Yeah, to some degree the urban markets. So we see a little bit of a pickup in that customer base in New York, in some of the more urban areas of North Jersey. We see it in the more urban areas of Chicago, a little bit in Washington DC proper. And it's a combination of folks finding us as a solution to making a commitment to more permanent space. So instead of small warehouse or a portion of a space and a warehouse, not necessarily due to any particular marketing efforts on our side, I think more from a growing awareness of self storage. And in the more suburban areas, it's really sub market or actually store specific. What we have not
seen
is any distress. So we have not really seen a pickup in small businesses that are using us because they have chosen to shut down, which we view in the near term here at least as positive.
Okay, thank you. Thanks Todd.
The next question comes from one of Michael Griffin with Evricor ISI, please go ahead.
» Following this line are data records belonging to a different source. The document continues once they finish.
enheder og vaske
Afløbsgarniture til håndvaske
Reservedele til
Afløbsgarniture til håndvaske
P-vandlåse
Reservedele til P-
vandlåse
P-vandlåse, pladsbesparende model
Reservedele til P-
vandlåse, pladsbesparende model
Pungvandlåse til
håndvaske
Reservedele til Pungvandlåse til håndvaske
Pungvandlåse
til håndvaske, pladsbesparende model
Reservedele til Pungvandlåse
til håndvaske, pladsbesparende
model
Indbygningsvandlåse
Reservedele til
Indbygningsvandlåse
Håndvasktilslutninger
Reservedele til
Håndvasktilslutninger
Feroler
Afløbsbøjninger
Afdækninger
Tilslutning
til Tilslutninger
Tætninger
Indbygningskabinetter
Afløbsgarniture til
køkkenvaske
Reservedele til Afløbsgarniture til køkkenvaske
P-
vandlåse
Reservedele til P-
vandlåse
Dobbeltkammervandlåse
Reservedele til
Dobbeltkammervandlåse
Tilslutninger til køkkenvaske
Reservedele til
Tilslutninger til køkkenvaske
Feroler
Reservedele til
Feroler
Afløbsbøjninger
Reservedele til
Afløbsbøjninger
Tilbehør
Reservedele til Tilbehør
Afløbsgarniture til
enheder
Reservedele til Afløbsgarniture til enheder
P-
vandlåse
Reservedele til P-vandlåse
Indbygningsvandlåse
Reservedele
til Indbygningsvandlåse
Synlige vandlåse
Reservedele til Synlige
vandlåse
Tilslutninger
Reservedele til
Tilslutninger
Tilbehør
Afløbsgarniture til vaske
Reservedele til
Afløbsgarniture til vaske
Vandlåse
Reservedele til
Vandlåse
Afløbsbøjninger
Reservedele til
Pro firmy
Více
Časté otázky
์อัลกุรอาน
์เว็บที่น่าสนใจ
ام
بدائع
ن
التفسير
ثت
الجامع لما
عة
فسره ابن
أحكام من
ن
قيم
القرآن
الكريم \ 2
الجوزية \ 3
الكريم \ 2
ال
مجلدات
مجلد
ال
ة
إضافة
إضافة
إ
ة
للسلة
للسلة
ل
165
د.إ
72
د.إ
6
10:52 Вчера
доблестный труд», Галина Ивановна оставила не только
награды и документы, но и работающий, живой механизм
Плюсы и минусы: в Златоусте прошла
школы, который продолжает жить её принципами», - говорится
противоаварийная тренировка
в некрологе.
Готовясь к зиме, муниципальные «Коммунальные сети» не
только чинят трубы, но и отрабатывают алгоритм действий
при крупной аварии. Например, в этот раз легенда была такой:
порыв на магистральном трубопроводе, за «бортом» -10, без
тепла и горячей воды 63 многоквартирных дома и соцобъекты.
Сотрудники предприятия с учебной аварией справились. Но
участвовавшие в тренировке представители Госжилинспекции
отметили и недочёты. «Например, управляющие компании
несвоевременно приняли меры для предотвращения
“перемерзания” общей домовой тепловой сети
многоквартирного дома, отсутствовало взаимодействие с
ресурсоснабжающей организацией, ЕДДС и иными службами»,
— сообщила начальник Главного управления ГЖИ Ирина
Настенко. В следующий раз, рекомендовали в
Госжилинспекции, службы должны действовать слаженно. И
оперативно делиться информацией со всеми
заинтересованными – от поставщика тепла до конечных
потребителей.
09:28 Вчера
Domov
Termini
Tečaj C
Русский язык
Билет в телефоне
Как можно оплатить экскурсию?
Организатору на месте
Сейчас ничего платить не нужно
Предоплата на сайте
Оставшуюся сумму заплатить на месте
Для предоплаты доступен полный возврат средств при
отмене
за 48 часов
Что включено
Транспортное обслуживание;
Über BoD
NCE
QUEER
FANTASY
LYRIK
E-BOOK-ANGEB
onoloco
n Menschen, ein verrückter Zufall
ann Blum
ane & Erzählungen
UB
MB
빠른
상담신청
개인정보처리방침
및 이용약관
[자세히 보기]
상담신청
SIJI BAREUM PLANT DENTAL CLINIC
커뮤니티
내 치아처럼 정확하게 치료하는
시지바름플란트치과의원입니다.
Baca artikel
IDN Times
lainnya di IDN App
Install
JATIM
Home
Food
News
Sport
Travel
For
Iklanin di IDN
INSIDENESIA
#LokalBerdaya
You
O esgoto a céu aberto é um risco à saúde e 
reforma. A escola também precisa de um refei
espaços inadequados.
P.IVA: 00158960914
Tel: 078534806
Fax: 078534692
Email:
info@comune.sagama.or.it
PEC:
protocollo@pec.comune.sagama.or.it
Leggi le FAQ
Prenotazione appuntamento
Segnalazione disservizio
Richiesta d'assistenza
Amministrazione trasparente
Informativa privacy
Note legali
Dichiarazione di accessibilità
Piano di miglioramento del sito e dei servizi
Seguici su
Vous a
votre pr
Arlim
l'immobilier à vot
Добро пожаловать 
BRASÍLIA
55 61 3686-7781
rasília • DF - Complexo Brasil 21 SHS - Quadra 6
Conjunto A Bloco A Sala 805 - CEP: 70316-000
Great, thanks. Obviously a good job on the expense controls this quarter. Just curious, particularly for the personnel expense going down year over year. I mean, is that more kind of proactive management of staffing at facilities? Is it wage related? How should we think about kind of that line item throughout the cadence of the year?
Yeah, thanks for the question. It's a combination of a handful of things. What it's not is wage. Certainly there's still wage inflation and we look to be competitive with our teammates in the store, they're a critically important part of our model and our success. That said, we have been able to over the past several years find ways to be more efficient in how we're staffing the stores, managing the hours in the stores. And so that's really part of the contribution on that line item. That is a line item that we don't, a little bit of it also is what we did in the first quarter of last year versus this year. I wouldn't expect to see that type of number repeat itself throughout the year. Our expectation for the full year is for that number to be more flat than negative compared to last year in total for the year. Great, that's helpful.
And then just on the acquisition opportunity sets, obviously you bought out your JV partner stake in one venture in the first quarter, but as you look ahead, are there any opportunities maybe to buy out some of the other existing joint ventures, do wholly owned acquisitions make sense right now? If you can give us a sense of that, that'd be helpful.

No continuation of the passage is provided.